Staunton, December 30 – Peter the Great moved the Russian capital to Saint Petersburg to have “a window on Europe” which was then the most advanced place on earth, but now Moscow should consider moving the country’s capital in the Russian Far East to have “a window on Asia,” which is emerging as the most advanced continent in the 21st century.
That is the conclusion Russian nationalist commentator Yaroslave Butakov reaches on the basis of a survey of past Russian practice and the current state of discussions about the possibility that the Russian state will decide to move the country’s political capital away from Moscow (
As Butakov points out, “conversations about shifting the capital” have been going on for some time but are now intensifying. Given Russia’s “enormous size,” he says, it might seem that there are a large number of possibilities, but in fact, “a careful consideration” of this issue shows that the number of good prospects “is not so large.”
One of the reasons this remains unclear to most people discussing this issue, Butakov says, is that they are talking about it not in terms of the needs of the country as a whole and over the long term but rather to solve particular regional problems. But “shifting the capital only for that end” is neither necessary nor sufficient.
At the same time, the opponents of shifting the Russian capital typically forget that regardless of what happens to the political center of the country, Moscow “all the same will play the role of New York. Only on an even greater scale,” especially given existing economic arrangements and inertia.
Despite the likelihood that current elites would pocket much of the money intended for the construction of a new capital and that the rest of the population would thus gain less than it should, Butakov continues, there is all the same good reason “to talk about shifting the capital of Russia if one adopts the perspective of the development of the country.”
Under the best circumstances, “shifting the capital ought to ‘kill several birds with one stone,’ that it,it should make possible the most successful and effective solution of many problems of the country among which helping Moscow solve its ‘overload’ is far from being the first.”
Among these problems could be the recovery of depressed regions, the re-industrialization of company towns, and the development of high technology industry, as well as the “more profitable and effective” participation in the international “division of labor” that is emerging.
Unlike many countries, Butakov points out, Russia has frequently changed the location of its capital over the last millennium.
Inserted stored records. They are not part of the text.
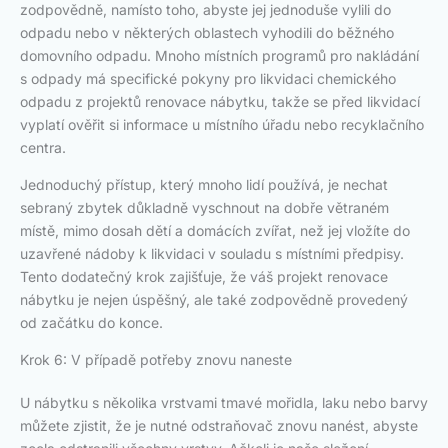
zodpovědně, namísto toho, abyste jej jednoduše vylili do
odpadu nebo v některých oblastech vyhodili do běžného
domovního odpadu. Mnoho místních programů pro nakládání
s odpady má specifické pokyny pro likvidaci chemického
odpadu z projektů renovace nábytku, takže se před likvidací
vyplatí ověřit si informace u místního úřadu nebo recyklačního
centra.
Jednoduchý přístup, který mnoho lidí používá, je nechat
sebraný zbytek důkladně vyschnout na dobře větraném
místě, mimo dosah dětí a domácích zvířat, než jej vložíte do
uzavřené nádoby k likvidaci v souladu s místními předpisy.
Tento dodatečný krok zajišťuje, že váš projekt renovace
nábytku je nejen úspěšný, ale také zodpovědně provedený
od začátku do konce.
Krok 6: V případě potřeby znovu naneste
U nábytku s několika vrstvami tmavé mořidla, laku nebo barvy
můžete zjistit, že je nutné odstraňovač znovu nanést, abyste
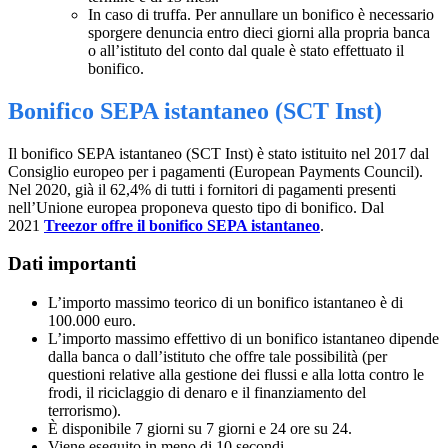
In caso di truffa. Per annullare un bonifico è necessario
sporgere denuncia entro dieci giorni alla propria banca
o all’istituto del conto dal quale è stato effettuato il
bonifico.
Bonifico SEPA istantaneo (SCT Inst)
Il bonifico SEPA istantaneo (SCT Inst) è stato istituito nel 2017 dal
Consiglio europeo per i pagamenti (European Payments Council).
Nel 2020, già il 62,4% di tutti i fornitori di pagamenti presenti
nell’Unione europea proponeva questo tipo di bonifico. Dal
2021
Treezor offre il bonifico SEPA istantaneo
.
Dati importanti
L’importo massimo teorico di un bonifico istantaneo è di
100.000 euro.
L’importo massimo effettivo di un bonifico istantaneo dipende
dalla banca o dall’istituto che offre tale possibilità (per
questioni relative alla gestione dei flussi e alla lotta contro le
frodi, il riciclaggio di denaro e il finanziamento del
terrorismo).
È disponibile 7 giorni su 7 giorni e 24 ore su 24.
Viene eseguito in meno di 10 secondi.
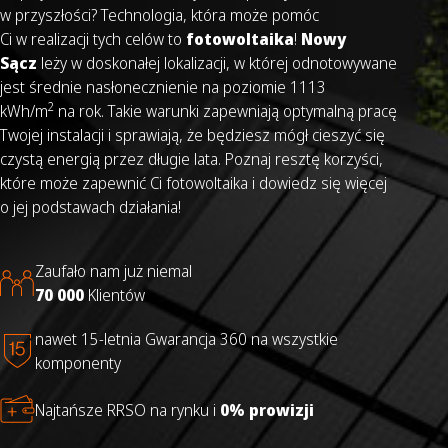
w przyszłości? Technologia, która może pomóc
Ci w realizacji tych celów to
fotowoltaika
!
Nowy
Sącz
leży w doskonałej lokalizacji, w której odnotowywane
jest średnie nasłonecznienie na poziomie 1113
2
kWh/m
na rok. Takie warunki zapewniają optymalną pracę
Twojej instalacji i sprawiają, że będziesz mógł cieszyć się
czystą energią przez długie lata. Poznaj resztę korzyści,
które może zapewnić Ci fotowoltaika i dowiedz się więcej
o jej podstawach działania!
Zaufało nam już niemal
70 000
Klientów
nawet 15-letnia Gwarancja 360 na wszystkie
komponenty
Najtańsze RRSO na rynku i
0% prowizji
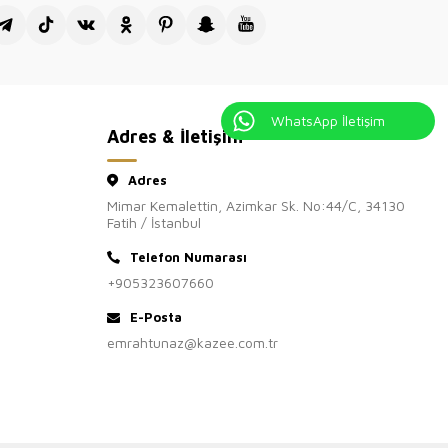
WhatsApp İletişim
Adres & İletişim
Adres
Mimar Kemalettin, Azimkar Sk. No:44/C, 34130
Fatih / İstanbul
Telefon Numarası
+905323607660
E-Posta
emrahtunaz@kazee.com.tr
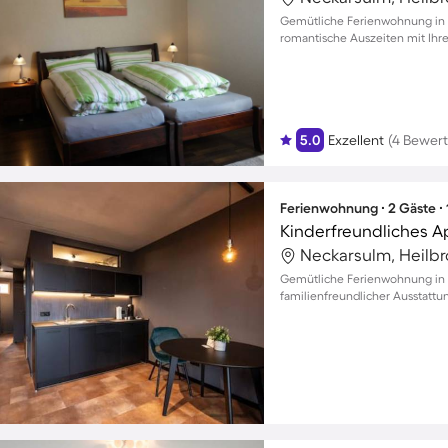
Gemütliche Ferienwohnung in 
romantische Auszeiten mit Ihr
5.0
Exzellent
(4 Bewer
Ferienwohnung ∙ 2 Gäste ∙
Neckarsulm, Heilb
Gemütliche Ferienwohnung in 
familienfreundlicher Ausstattu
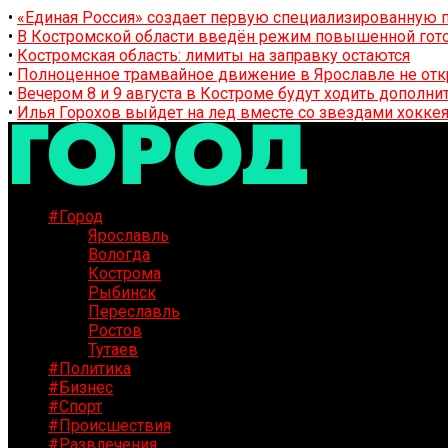
•
«Единая Россия» создает первую специализированную п
•
В Костромской области введён режим повышенной гото
•
Костромская область: лимиты на заправку остаются
•
Полноценное трамвайное движение в Ярославле не отк
•
Вечером 8 и 9 августа в Костроме будут ходить дополн
•
Илья Горохов выйдет на лед вместе со звездами хоккея
#Город
Ярославль
Вологда
Кострома
Рыбинск
Переславль
Ростов
Тутаев
#Политика
#Бизнес
#Спорт
#Происшествия
#Развлечения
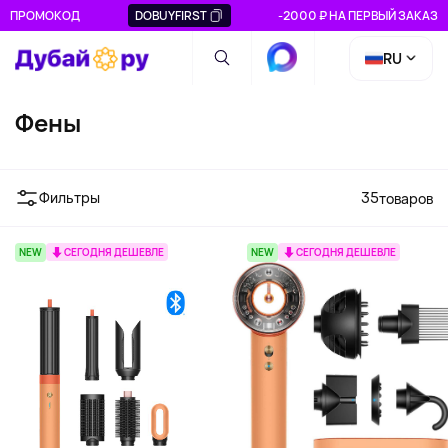
ПРОМОКОД
DOBUYFIRST
-2000 ₽ НА ПЕРВЫЙ ЗАКАЗ
RU
Фены
Фильтры
35
товаров
NEW
СЕГОДНЯ ДЕШЕВЛЕ
NEW
СЕГОДНЯ ДЕШЕВЛЕ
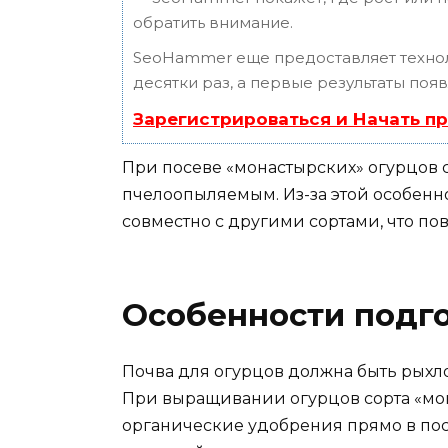
обратить внимание.
SeoHammer еще предоставляет техн
десятки раз, а первые результаты поя
Зарегистрироваться и Начать п
При посеве «монастырских» огурцов ст
пчелоопыляемым. Из-за этой особенн
совместно с другими сортами, что по
Особенности подг
Почва для огурцов должна быть рыхл
При выращивании огурцов сорта «мо
органические удобрения прямо в пос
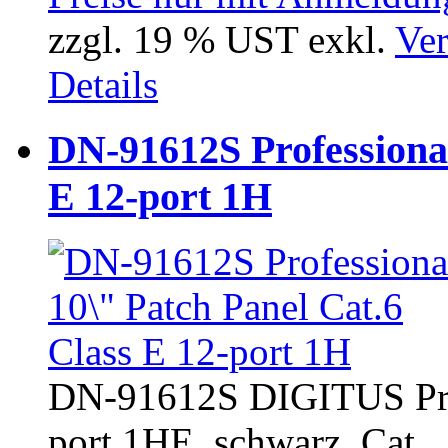
zzgl. 19 % UST exkl.
Ver
Details
DN-91612S Professional
E 12-port 1H
DN-91612S DIGITUS Prof
port 1HE, schwarz, Cat...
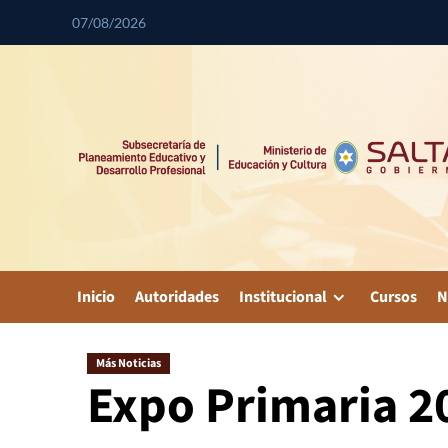
07/08/2026
Inicio
Autoridades
Institucional
Cursos
N
Más Noticias
Expo Primaria 2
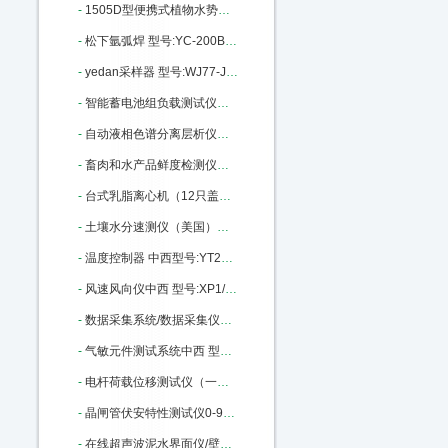
-
1505D型便携式植物水势压力室 型号:ZX56-1505D库号：M405992
-
松下氩弧焊 型号:YC-200BL库号：M405995
-
yedan采样器 型号:WJ77-JN3015-330ML库号：M347493
-
智能蓄电池组负载测试仪中西 型号:NYN-FZY-220-20库号：M364905
-
自动液相色谱分离层析仪（组合式）中西 型号:MC99-3库号：M405978
-
畜肉和水产品鲜度检测仪（中西器材） 型号:FX26-CSY-DS803库号：M203049
-
台式乳脂离心机（12只盖勃氏乳脂计）中西 型号:ZX8M/RZ50库号：M388599
-
土壤水分速测仪（美国）中西 型号:YS22/TDR300库号：M223519
-
温度控制器 中西型号:YT26/YLD-6402WG库号：M368186
-
风速风向仪中西 型号:XP1/PH91/PH-SD1库号：M322920
-
数据采集系统/数据采集仪及分析软件（中西） 型号:ZX32/BZ7201库号：M242379
-
气敏元件测试系统中西 型号:WS-30A库号：M368882
-
电杆荷载位移测试仪（一屏）中西型号:WY18-170436库号：M170436
-
晶闸管伏安特性测试仪0-9000V 型号:KM1-DBC-021库号：M205309
-
在线超声波泥水界面仪/壁挂式超声泥水界面仪中西 型号:CQ01-MH-Y5A库号：M23018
And as his survey of this history shows, it has done so for a variety of reasons, including political control, military security, and linking the country to more rapidly developing outside countries.
Today, most discussions about shifting the capital focus on the possibility of moving it to some existing city in Siberia, but if the capital were simply moved to Yekaterinburg or Krasnoyarsk, the country would gain “simply yet another megalopolis with all the problems common to that status.”
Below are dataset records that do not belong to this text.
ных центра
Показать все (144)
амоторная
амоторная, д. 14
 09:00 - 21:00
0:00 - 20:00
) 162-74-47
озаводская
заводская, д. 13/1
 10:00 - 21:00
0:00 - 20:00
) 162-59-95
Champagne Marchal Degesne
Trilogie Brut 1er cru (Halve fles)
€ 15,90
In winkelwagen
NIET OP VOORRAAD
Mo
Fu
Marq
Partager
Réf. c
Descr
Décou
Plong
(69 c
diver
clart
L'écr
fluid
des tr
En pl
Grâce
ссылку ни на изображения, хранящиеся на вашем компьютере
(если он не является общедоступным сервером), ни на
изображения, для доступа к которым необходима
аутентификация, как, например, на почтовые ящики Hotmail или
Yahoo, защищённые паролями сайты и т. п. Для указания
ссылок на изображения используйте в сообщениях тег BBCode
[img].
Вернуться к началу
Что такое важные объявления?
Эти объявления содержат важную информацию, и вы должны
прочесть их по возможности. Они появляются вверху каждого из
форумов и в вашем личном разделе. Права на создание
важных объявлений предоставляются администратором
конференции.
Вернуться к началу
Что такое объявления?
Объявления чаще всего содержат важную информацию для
To avoid that outcome, Butakov argues, it is useful to remember why Petere the Great moved the Russian capital from Moscow to St. Petersburg at the start of the 18th century. He did it to open “a window on Europe,” to allow the ideas and developments in the most advanced continent of that time to flow into Russia.
While not everyone approved, Peter’s decision provides a model – but with this difference. Today, the most advanced region of the planet at least in prospect is not Western Europe but rather the Asian-Pacific region, as various experts including Henry Kissinger have pointed out over recent decades..
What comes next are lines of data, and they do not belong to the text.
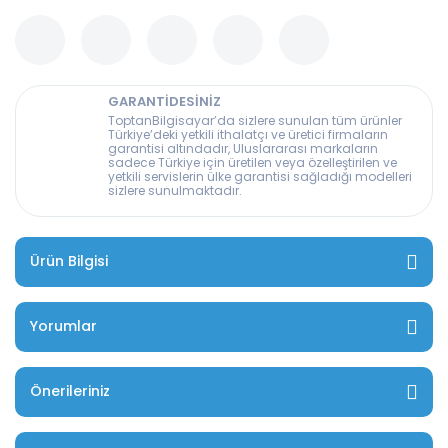
GARANTİDESİNİZ
ToptanBilgisayar’da sizlere sunulan tüm ürünler
Türkiye’deki yetkili ithalatçı ve üretici firmaların
garantisi altındadır, Uluslararası markaların
sadece Türkiye için üretilen veya özelleştirilen ve
yetkili servislerin ülke garantisi sağladığı modelleri
sizlere sunulmaktadır.
Ürün Bilgisi
Yorumlar
Önerileriniz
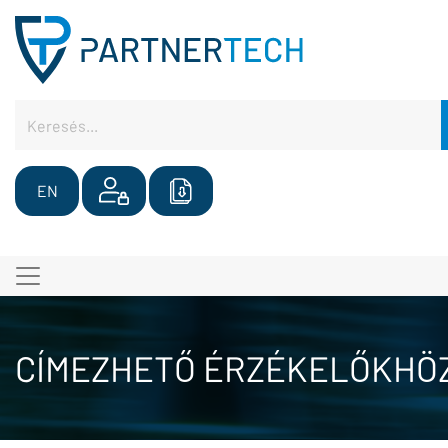
EN
CÍMEZHETŐ ÉRZÉKELŐKHÖ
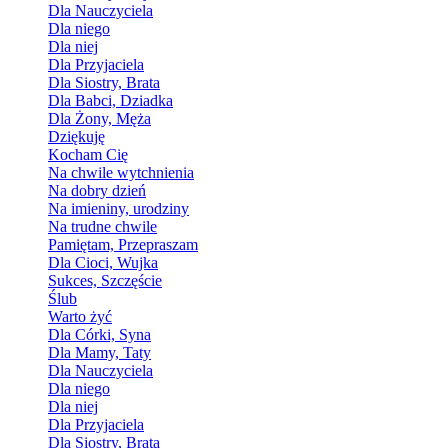
Dla Nauczyciela
Dla niego
Dla niej
Dla Przyjaciela
Dla Siostry, Brata
Dla Babci, Dziadka
Dla Żony, Męża
Dziękuję
Kocham Cię
Na chwile wytchnienia
Na dobry dzień
Na imieniny, urodziny
Na trudne chwile
Pamiętam, Przepraszam
Dla Cioci, Wujka
Sukces, Szczęście
Ślub
Warto żyć
Dla Córki, Syna
Dla Mamy, Taty
Dla Nauczyciela
Dla niego
Dla niej
Dla Przyjaciela
Dla Siostry, Brata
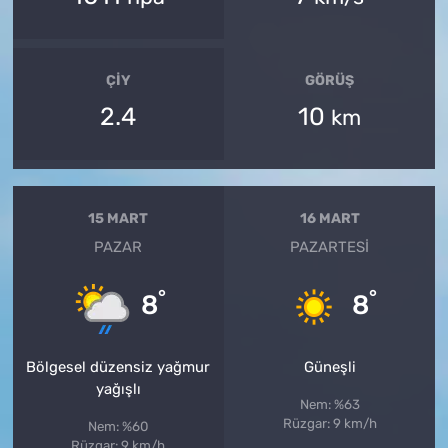
ÇIY
GÖRÜŞ
2.4
10
km
15 MART
16 MART
PAZAR
PAZARTESI
°
°
8
8
Bölgesel düzensiz yağmur
Güneşli
yağışlı
Nem: %63
Rüzgar: 9 km/h
Nem: %60
Rüzgar: 9 km/h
“For many,” Butakov acknowledges, “the idea of shifting the Russian capital to the Far East will seem absurd, exactly as the idea of buildings a new capital in the swampy mouth of the Neva seemed three hundred years ago.” But a careful consideration of taking this step shows that is just as correct as Peter’s was.
One of the chief objections to moving the capital, Butakov points out, is from this perspective one of the chief reasons for doing so. Just as Peter moved his capital to project power and to defend his conquests, so too moving the capital to the Far East would be a way of projecting power and defending Russian interests against a rising China.
And there is even a place, in the triangle of the cities of Svobodny, Shimanovsk and Uglegorsk in the Amur oblast which would help promote exactly that stance. There is already a military facility there, and plans are underway to move the Russian space port to the outskirts of Uglegorsk by 2018.
As Butakov relates, Yuri Krupnov, a longtime advocate of moving the capital eastward, pointed out at a press conference on December 23 ( putting the capital in that triangle would not only ensure that Russia would retain Siberia and the Far East but that this region would be linked to and thus become part of “ the center of world development.”